Here is where I do the main data analysis for the manuscript.
Quality control and benchmarking important to the manuscript, but not necissarily directly refered to in the paper.
These are notebooks which I generally run as upstream dependencies of other notebooks, think of them as python modules. I include these as notebook rather than modules because there are some global variables ad-hoc decisions being invoked and I do not think it is appropriate to abstract away into modules. Is this the best software development process? Likely not, but this is data-analysis and this is also grad-ware, both of which have a certain level of sloppiness which is more or less unavoidable.
I have created various scripts for running linear models on the methylation data. With about a half of a million probes on the chip, this can take a while to do in series so I use a relatively primative map-reduce paradigm.
In the Parallel folder, I have a number of notebooks which contain the hard coded python script and the code for generating the SGE driver. Our cluster shares its filesystem with our network storage, so for applying this to different systems some modifications to the protocol are likely needed.
Here I am doing some pre-processing on the raw datasets to make them more usable for downstream analysis.

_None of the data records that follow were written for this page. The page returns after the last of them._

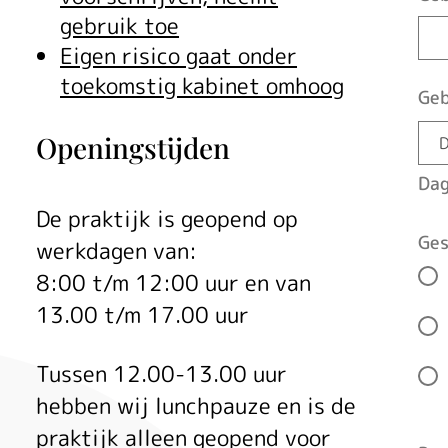
gebruik toe
Eigen risico gaat onder
toekomstig kabinet omhoog
Ge
Openingstijden
Da
De praktijk is geopend op
Ges
werkdagen van:
8:00 t/m 12:00 uur en van
13.00 t/m 17.00 uur
Tussen 12.00-13.00 uur
hebben wij lunchpauze en is de
praktijk alleen geopend voor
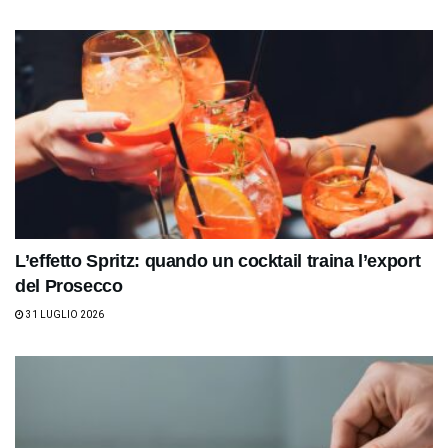
L’effetto Spritz: quando un cocktail traina l’export
del Prosecco
31 LUGLIO 2026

This stuff is pretty computationally intensive. If you want to run this part do the following things:
Metylation Normalization Protocol
This mainly uses functions provided in the R bioconductor minfi package.
These 450k arrays can get pretty unweildy due to their size when trying to do in-memory data analysis. To help out with this and generally speed up I/O I like to store these data as Pandas HDF5 data objects. This data format has the advantage of being much faster than handling everything in .csvs like you would generally do with expression datasets.
We run quantile normalization in the minfi processing pipeline but it has been recomended to also run BMIQ on this normalized data. In addition the processing protocol for use of the Horvath aging model requires a modified verision of this. This is done for various datasets in the following notebooks.